2020-09-13 3944 words 19 minutes

Contents

Every Java developer is no stranger to locks, which frequently come up in both work and interviews. However, for most small-scale projects, or single-machine applications, Java’s juc (java.util.concurrent) is generally sufficient. Yet as application scales grow and we move into distributed systems, relying solely on tools like synchronized and lock becomes inadequate. This article will discuss several common methods to implement distributed locks in such systems.

Database Method for Implementing Distributed Locks

First, let’s talk about the database method, something everyone is very familiar with. Here, we use MySQL as the database. The method might vary slightly with other databases, but the general idea is the same. I will assume that everyone is familiar with the ACID of transactions and the isolation mechanism, so I won’t waste time going over these.

In single-machine applications, we use locks, like sync, to lock a certain resource, ensuring that only one thread can operate it at any given time. Similarly, in distributed systems, we want to ensure that at any given time, only one thread on a single machine can process the task.

Table Record Method

The simplest way to implement such a lock is through table records.
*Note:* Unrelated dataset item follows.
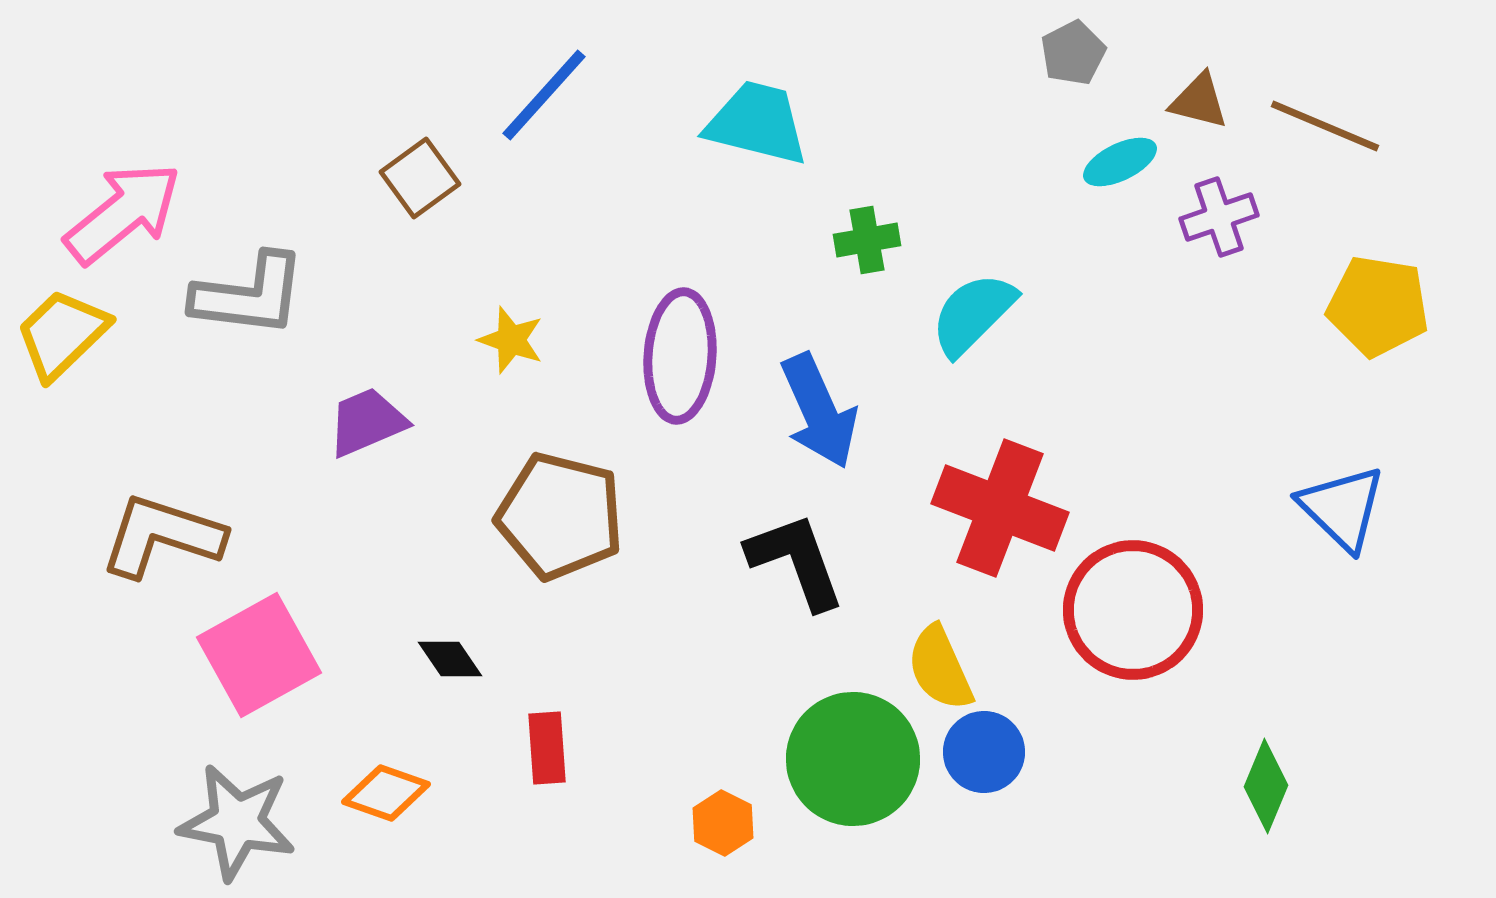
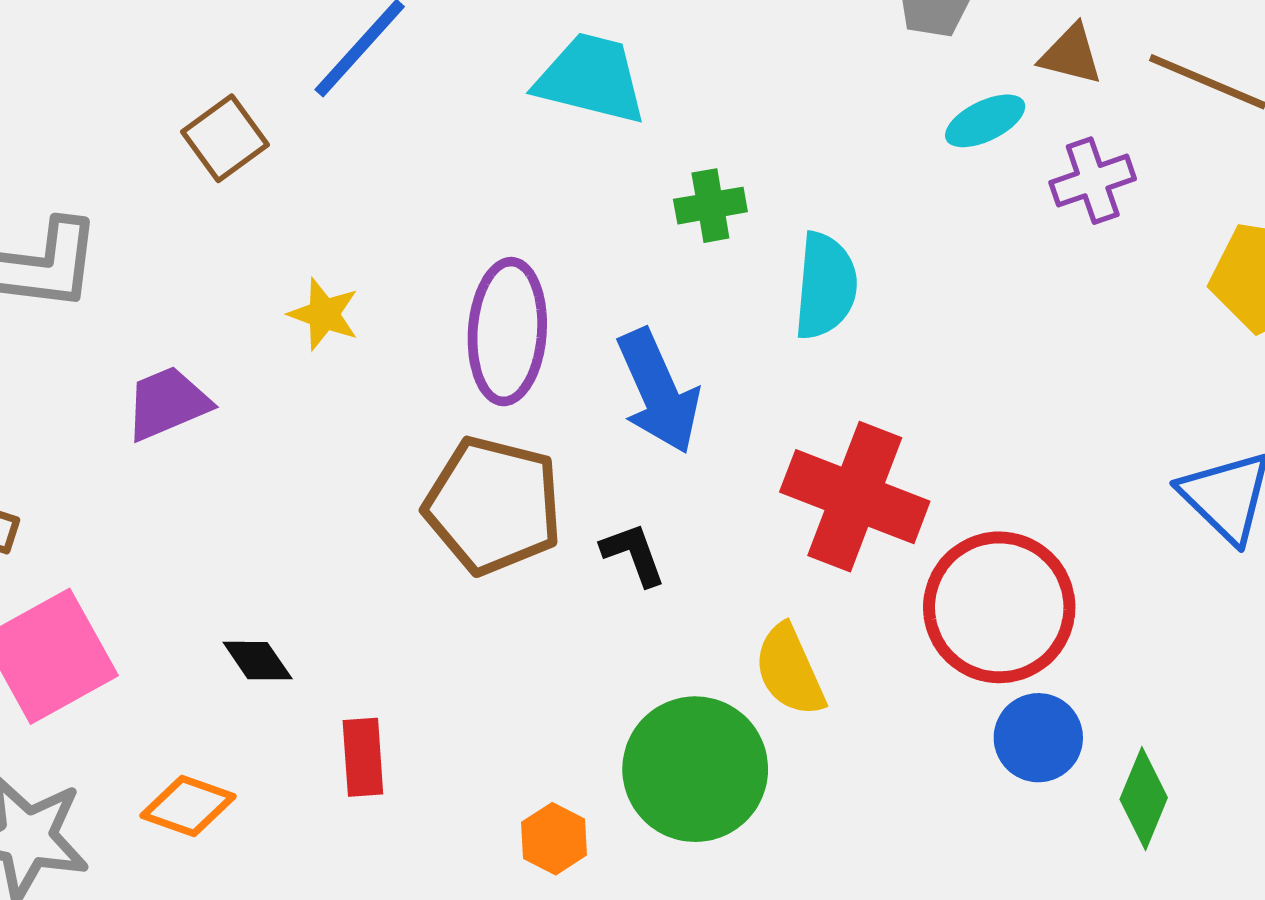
cyan semicircle: (973, 314) -> (825, 286), turned 140
brown pentagon: (560, 516) -> (493, 505), moved
black L-shape: (796, 561) -> (633, 554), size x0.6
blue circle: (984, 752) -> (1038, 738), moved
We could design the table as follows.

 1
 2
 3
 4
 5
 6
 7
 8
 9
10


create table lock_table
(
 id int auto_increment comment 'primary key',
 value varchar(64) null comment 'resource which need be locked',
 constraint lock_table_pk
  primary key (id)
);

create unique index lock_table_value_uindex
 on lock_table (value);

As you can see, the ‘value’ field here is unique. So when we need to acquire a lock, we insert a record into this table. If the insertion is successful, we can consider the lock to be acquired. If another transaction tries to insert the same data at this point, the insertion will fail. To release the lock, simply delete this record.

Obviously, this design has several issues:

It is not re-entrant. The same transaction cannot re-acquire the lock before releasing it.
There is no expiration time. If the unlocking fails, the lock will be retained indefinitely.
It’s non-blocking. If the lock is not acquired, the thread will not wait upon failure. To acquire it again, you must re-trigger the lock acquisition operation.
It’s highly dependent on the availability of the database. If the database goes down, the business becomes unavailable.
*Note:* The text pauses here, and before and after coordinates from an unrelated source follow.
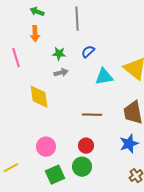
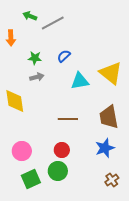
green arrow: (37, 12) -> (30, 16), moved
gray line: (77, 19) -> (53, 23), turned 65

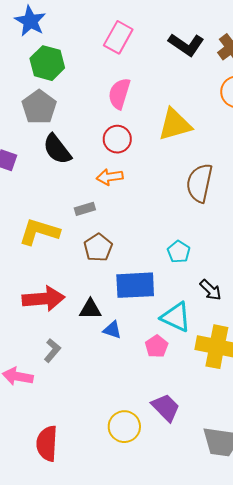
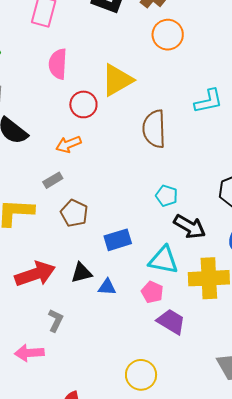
red circle: (117, 139) -> (83, 104), moved
cyan pentagon: (179, 252) -> (167, 196), moved
blue rectangle: (135, 285) -> (118, 240), size x0.7
black arrow: (211, 290) -> (190, 227), size x1.4
purple trapezoid: (166, 407) -> (171, 322), moved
However, there are solutions to these problems:

Add a ‘count’ field and a field to record the request ID. If the same request comes in again, just increase the count instead of inserting a new record.
Add an expiration time field and use a scheduled task for data cleanup.
Use a while loop or similar method to constantly trigger the acquisition of the lock.
Set up a backup database to avoid having only a single node, thus ensuring high availability.
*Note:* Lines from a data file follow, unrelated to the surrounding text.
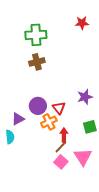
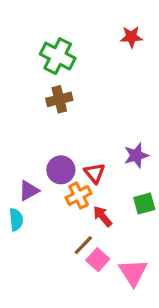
green cross: (36, 35) -> (58, 56), turned 30
red arrow: (64, 135) -> (103, 216), turned -40
brown line: (61, 147) -> (83, 245), moved
pink triangle: (83, 157) -> (133, 272), moved

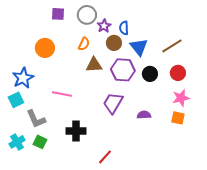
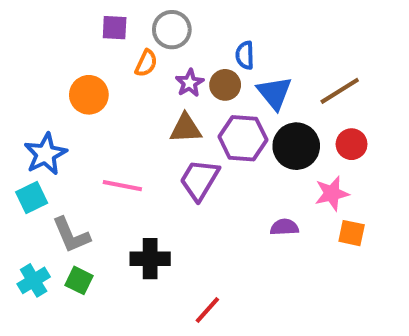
purple star: (104, 26) -> (190, 83), moved
orange semicircle: (84, 44) -> (146, 63), moved
black circle: (150, 74) -> (296, 146), size x1.5
pink star: (181, 98) -> (332, 194), moved
purple trapezoid: (113, 103) -> (199, 180), moved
Although the above method is feasible and simple, if there are many transactions competing for the lock constantly, there will be continuous failures to acquire the lock and subsequent exceptions. Its performance is obviously not very good, and in a normal scenario, we would not use this method.

Optimistic Lock Method

In databases, we have a categorization of locks as optimistic and pessimistic locks. As the name suggests, optimistic locks always assume the best scenario, thinking that others will not modify the data when fetching it, so no lock is applied. However, when updating, it checks whether anyone else has updated the data during this period. This can be achieved using a version number mechanism and the CAS (Compare-and-Swap) algorithm. Here, you can add a built-in ‘version’ to the table, and carry this version number every time you update. For example, consider the following table:

1
2
3
4
5
6
7
8


create table lock_table
(
 id int auto_increment comment 'primary key',
 value varchar(64) null comment 'locked resource',
  version int default 0 null comment 'version'
 constraint lock_table_pk
  primary key (id)
);

Under normal circumstances, if there is no version number, our modification statement should be:

1

update lock_table set value = #{newValue} where id = #{id};

However, under concurrent conditions, when we set a new value, the old value might have been modified. MySQL’s default transaction isolation mechanism is RR (Repeatable Read), which means the same transaction will read the same data every time, so modifications from other transactions won’t affect the data it reads. This could lead to a situation where the change in value at the time of updating is not from “abc” to “newValue”, but possibly from “unknownValue” to “newValue”. This phenomenon can also be referred to as lost update, and it’s one of the potential problems that concurrent transactions may bring.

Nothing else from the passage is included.